• _Aim of the task_
Return, from the data that follows, each line that holds the word "Darwood".

************

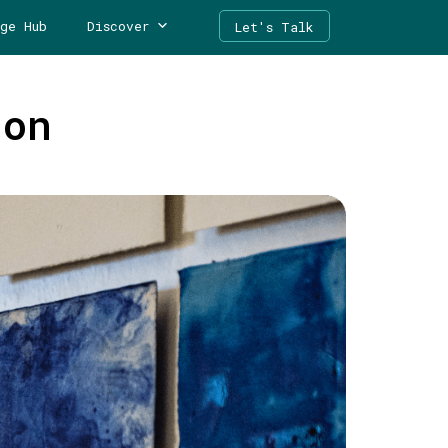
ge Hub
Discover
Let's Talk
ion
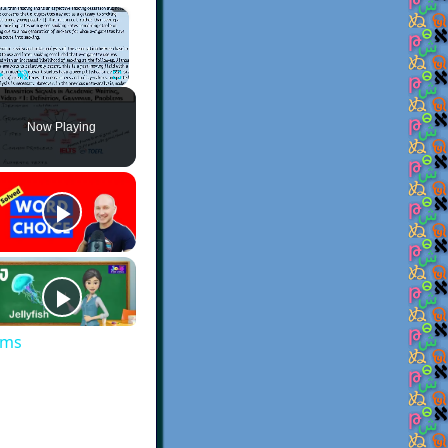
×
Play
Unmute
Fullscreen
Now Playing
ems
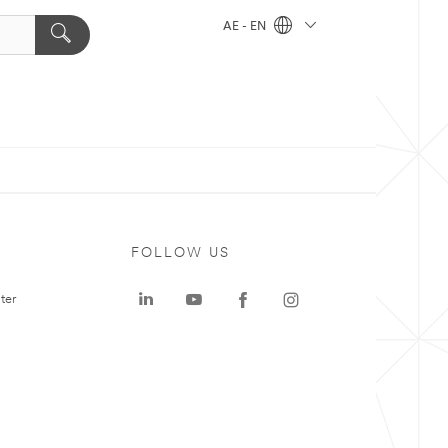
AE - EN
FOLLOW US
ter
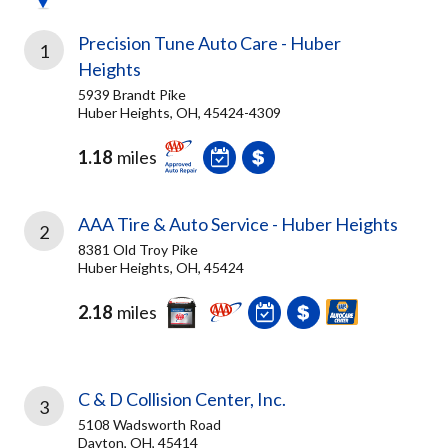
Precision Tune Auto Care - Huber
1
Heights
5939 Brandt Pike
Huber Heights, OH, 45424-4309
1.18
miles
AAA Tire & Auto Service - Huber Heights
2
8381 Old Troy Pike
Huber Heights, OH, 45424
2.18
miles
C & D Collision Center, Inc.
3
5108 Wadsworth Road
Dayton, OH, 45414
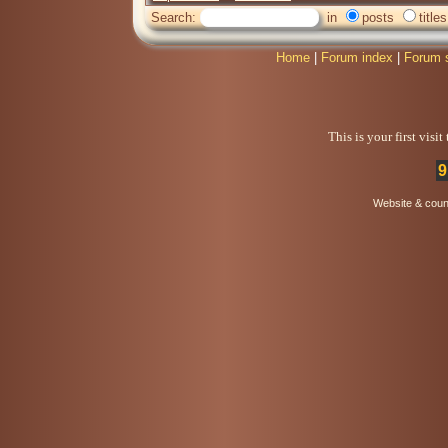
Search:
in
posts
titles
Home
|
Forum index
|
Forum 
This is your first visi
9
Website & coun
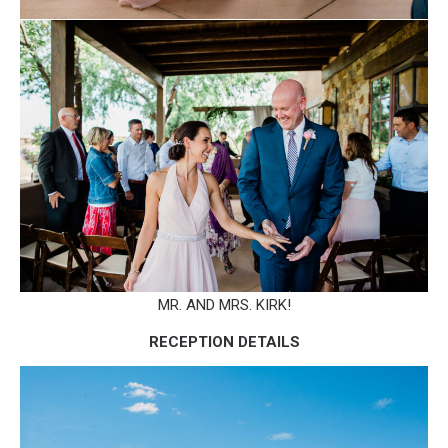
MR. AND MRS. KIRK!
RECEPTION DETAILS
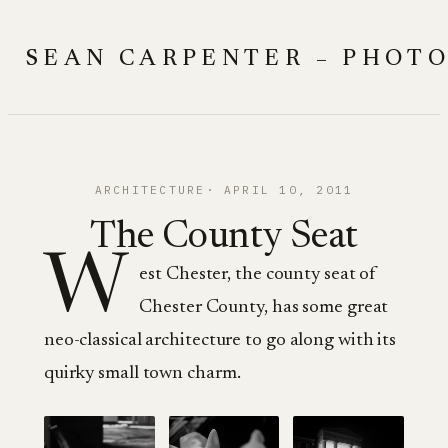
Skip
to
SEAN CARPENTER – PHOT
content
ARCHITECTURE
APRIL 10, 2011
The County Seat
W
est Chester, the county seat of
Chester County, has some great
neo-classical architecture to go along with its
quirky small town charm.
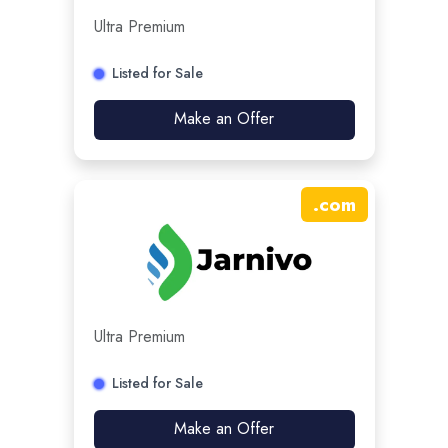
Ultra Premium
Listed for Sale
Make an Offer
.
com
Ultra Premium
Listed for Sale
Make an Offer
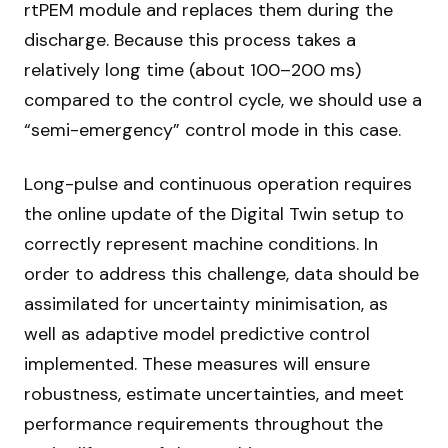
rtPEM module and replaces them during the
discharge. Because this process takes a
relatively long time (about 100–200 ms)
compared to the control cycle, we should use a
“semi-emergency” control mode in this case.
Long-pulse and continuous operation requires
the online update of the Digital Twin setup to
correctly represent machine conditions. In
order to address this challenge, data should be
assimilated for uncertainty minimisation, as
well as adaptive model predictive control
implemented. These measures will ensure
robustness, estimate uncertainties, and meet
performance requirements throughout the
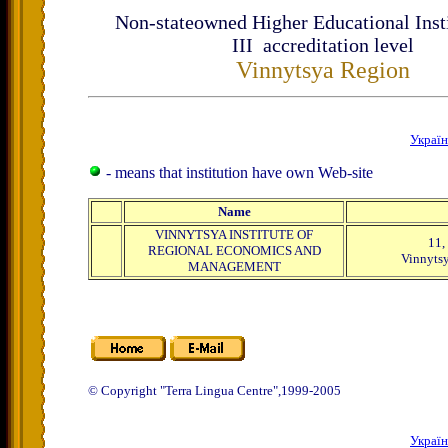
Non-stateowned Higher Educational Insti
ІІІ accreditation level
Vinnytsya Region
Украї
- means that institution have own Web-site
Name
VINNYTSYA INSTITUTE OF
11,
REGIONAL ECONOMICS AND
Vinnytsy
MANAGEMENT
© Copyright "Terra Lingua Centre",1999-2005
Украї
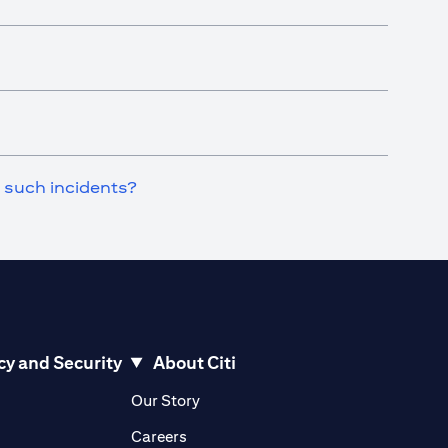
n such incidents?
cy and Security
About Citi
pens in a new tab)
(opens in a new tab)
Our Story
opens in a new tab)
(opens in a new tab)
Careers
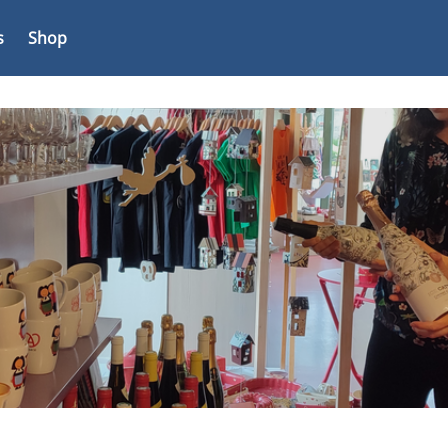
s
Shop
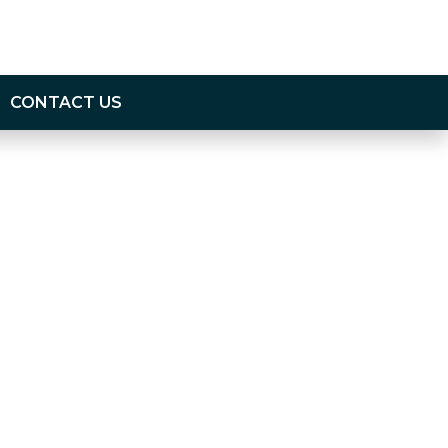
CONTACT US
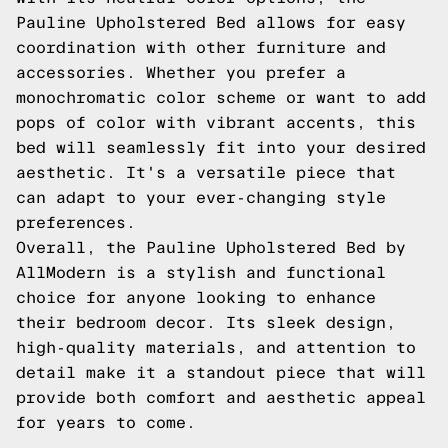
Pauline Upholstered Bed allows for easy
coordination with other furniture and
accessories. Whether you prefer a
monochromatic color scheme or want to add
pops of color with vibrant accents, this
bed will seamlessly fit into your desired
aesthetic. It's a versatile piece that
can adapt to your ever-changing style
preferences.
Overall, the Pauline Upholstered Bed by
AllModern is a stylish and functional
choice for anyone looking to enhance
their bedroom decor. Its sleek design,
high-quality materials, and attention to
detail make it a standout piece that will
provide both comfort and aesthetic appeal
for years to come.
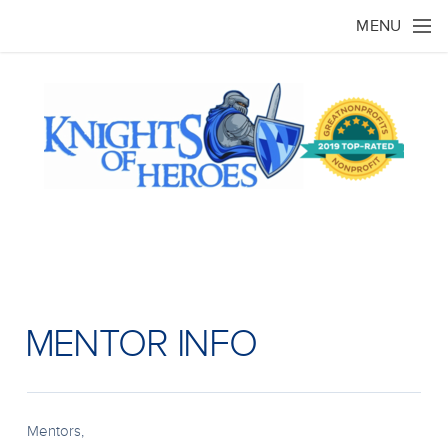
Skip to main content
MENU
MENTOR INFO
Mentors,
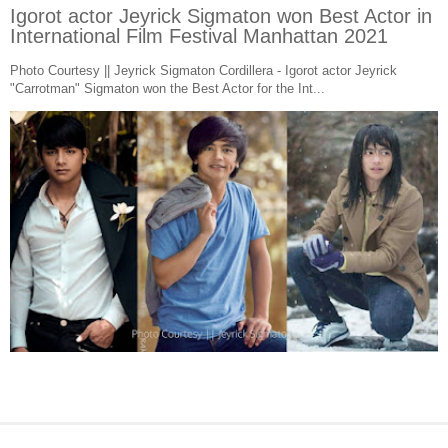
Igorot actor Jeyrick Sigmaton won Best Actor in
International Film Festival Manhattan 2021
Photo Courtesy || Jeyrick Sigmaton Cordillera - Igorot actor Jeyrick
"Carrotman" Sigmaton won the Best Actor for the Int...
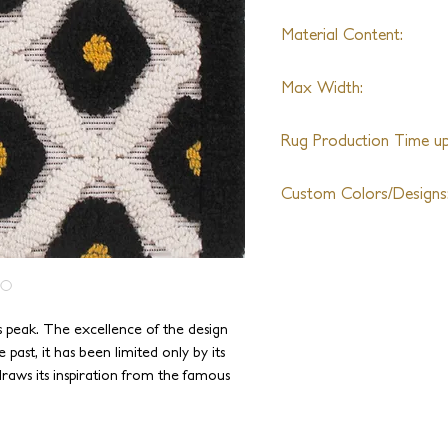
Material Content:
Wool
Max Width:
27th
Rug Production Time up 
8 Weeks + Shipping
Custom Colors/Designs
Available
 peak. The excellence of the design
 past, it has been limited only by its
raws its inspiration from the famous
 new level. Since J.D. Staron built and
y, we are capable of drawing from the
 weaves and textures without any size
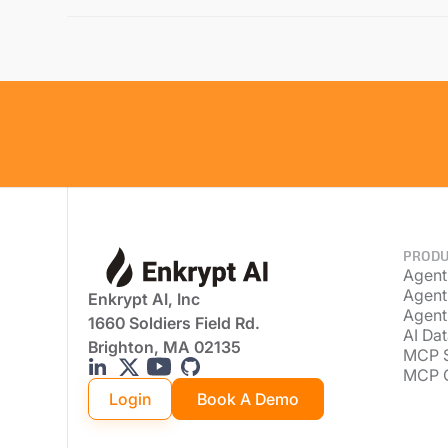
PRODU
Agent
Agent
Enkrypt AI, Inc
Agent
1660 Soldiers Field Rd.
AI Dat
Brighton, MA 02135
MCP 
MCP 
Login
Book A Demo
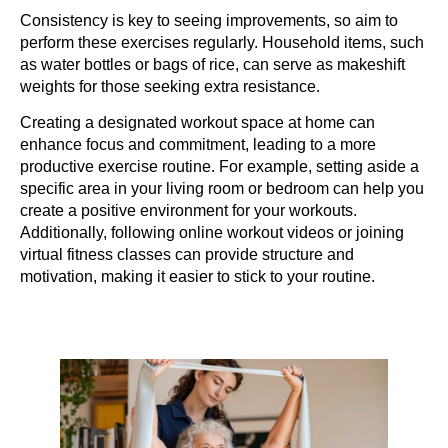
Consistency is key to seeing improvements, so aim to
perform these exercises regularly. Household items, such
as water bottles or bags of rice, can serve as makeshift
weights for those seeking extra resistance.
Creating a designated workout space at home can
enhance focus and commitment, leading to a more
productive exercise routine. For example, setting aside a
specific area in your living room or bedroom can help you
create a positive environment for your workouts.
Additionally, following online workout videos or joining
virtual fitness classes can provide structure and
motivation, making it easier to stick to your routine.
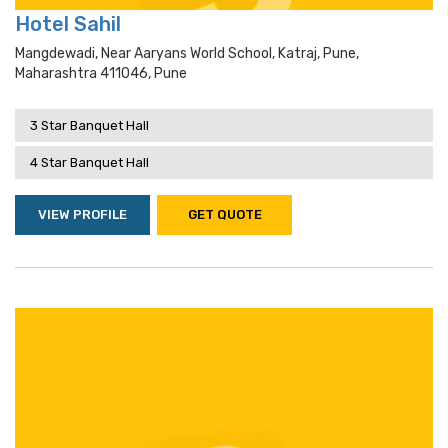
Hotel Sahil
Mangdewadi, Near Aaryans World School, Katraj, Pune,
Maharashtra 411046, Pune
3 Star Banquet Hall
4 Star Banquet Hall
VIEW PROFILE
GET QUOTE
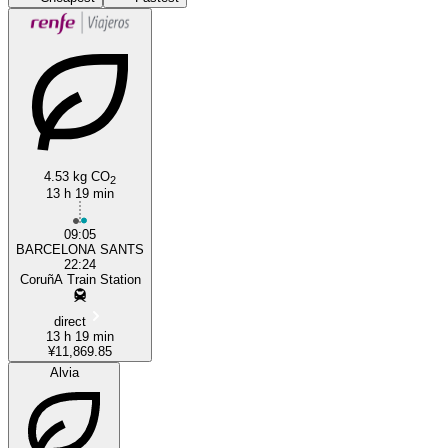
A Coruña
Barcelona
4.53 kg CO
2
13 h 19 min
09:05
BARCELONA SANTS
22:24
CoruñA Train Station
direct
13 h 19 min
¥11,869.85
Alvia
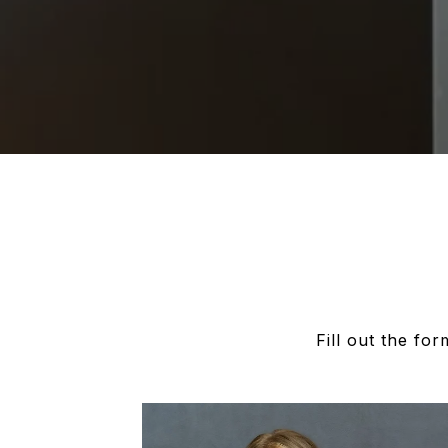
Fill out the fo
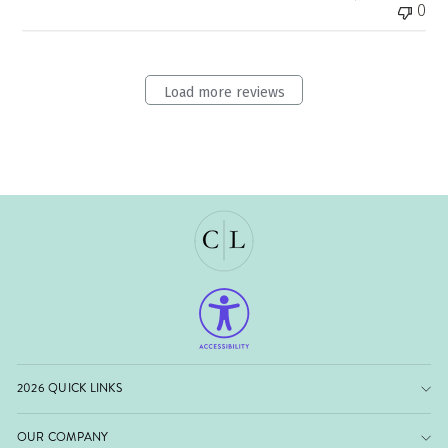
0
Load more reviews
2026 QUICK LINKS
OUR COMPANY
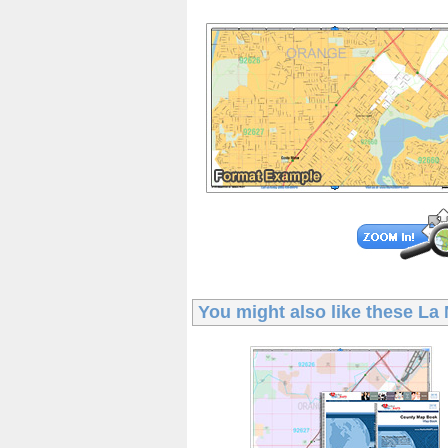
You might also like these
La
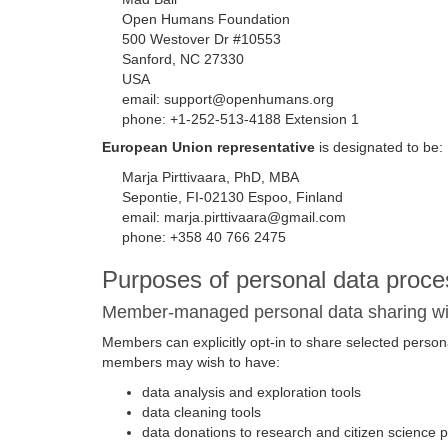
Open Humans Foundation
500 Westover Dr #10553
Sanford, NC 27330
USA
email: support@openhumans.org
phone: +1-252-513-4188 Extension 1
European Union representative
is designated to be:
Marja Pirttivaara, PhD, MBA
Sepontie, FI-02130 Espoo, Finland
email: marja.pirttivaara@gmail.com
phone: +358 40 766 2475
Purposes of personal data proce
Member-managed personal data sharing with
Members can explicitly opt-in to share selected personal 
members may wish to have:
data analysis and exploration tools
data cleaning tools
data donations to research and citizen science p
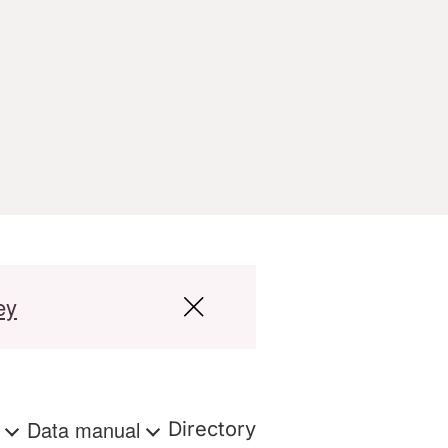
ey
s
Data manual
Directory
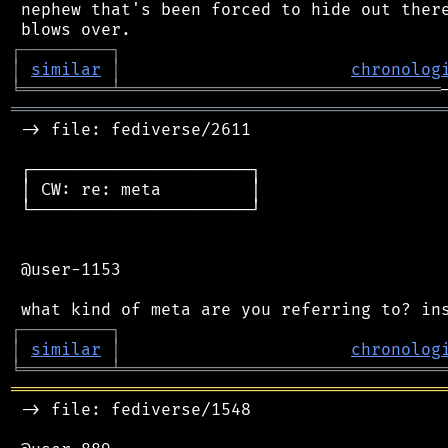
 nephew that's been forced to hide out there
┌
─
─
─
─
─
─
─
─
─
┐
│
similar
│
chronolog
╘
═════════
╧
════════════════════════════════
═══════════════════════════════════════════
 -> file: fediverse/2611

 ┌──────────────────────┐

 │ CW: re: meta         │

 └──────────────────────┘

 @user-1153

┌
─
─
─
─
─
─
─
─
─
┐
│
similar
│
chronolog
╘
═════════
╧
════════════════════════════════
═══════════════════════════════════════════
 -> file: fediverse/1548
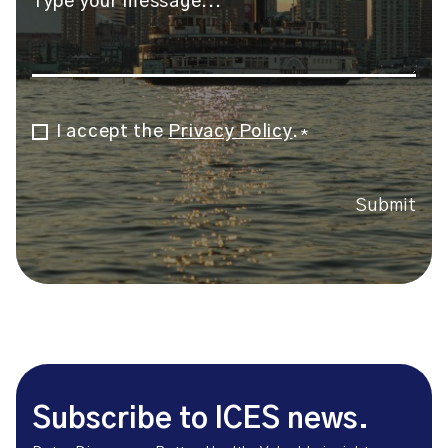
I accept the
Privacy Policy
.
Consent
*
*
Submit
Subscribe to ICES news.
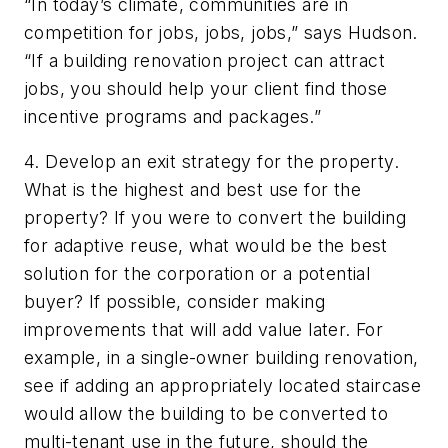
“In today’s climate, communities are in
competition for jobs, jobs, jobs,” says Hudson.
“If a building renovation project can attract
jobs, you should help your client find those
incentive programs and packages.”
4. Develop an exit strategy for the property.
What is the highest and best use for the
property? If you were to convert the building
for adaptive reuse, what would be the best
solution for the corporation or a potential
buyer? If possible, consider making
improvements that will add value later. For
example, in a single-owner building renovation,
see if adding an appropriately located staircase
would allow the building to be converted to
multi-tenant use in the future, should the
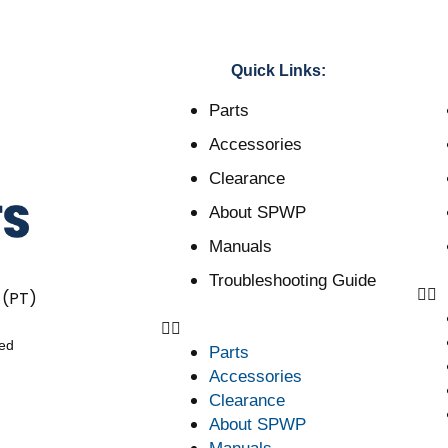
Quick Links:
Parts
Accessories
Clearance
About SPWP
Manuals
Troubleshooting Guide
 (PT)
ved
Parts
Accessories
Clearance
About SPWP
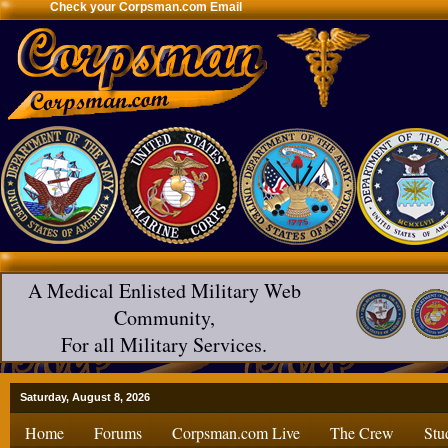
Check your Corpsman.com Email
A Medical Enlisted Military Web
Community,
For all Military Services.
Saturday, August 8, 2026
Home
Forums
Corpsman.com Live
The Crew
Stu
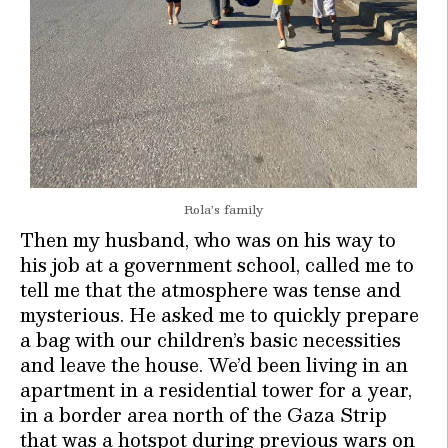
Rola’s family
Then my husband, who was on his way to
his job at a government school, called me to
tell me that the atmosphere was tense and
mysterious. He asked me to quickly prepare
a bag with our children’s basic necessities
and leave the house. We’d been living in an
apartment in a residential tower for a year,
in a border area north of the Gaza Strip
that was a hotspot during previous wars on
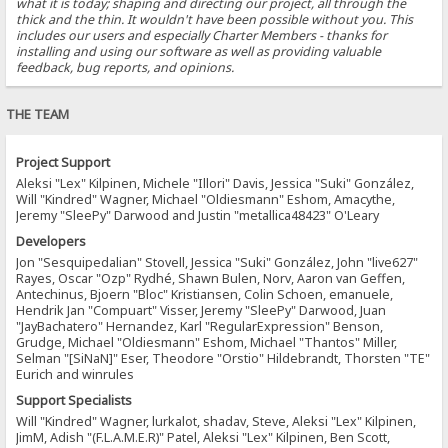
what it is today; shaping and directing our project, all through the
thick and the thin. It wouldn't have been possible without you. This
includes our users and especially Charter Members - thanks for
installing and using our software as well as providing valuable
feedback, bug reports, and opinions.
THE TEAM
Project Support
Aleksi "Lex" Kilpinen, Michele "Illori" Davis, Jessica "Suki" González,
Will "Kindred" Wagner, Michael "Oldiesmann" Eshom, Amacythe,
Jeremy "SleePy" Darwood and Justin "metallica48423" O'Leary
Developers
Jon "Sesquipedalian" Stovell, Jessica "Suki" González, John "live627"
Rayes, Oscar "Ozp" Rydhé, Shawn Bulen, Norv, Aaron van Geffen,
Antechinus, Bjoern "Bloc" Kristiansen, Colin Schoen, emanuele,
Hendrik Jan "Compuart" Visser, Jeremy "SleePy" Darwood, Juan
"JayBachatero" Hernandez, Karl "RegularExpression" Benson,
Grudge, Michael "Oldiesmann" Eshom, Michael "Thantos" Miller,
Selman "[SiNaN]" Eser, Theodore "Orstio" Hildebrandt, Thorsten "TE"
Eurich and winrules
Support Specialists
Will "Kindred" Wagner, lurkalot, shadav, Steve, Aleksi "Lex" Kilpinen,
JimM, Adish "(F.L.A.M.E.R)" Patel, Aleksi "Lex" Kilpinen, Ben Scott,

************

• _Answer to this task_
Jeremy "SleePy" Darwood and Justin "metallica48423" O'Leary
Hendrik Jan "Compuart" Visser, Jeremy "SleePy" Darwood, Juan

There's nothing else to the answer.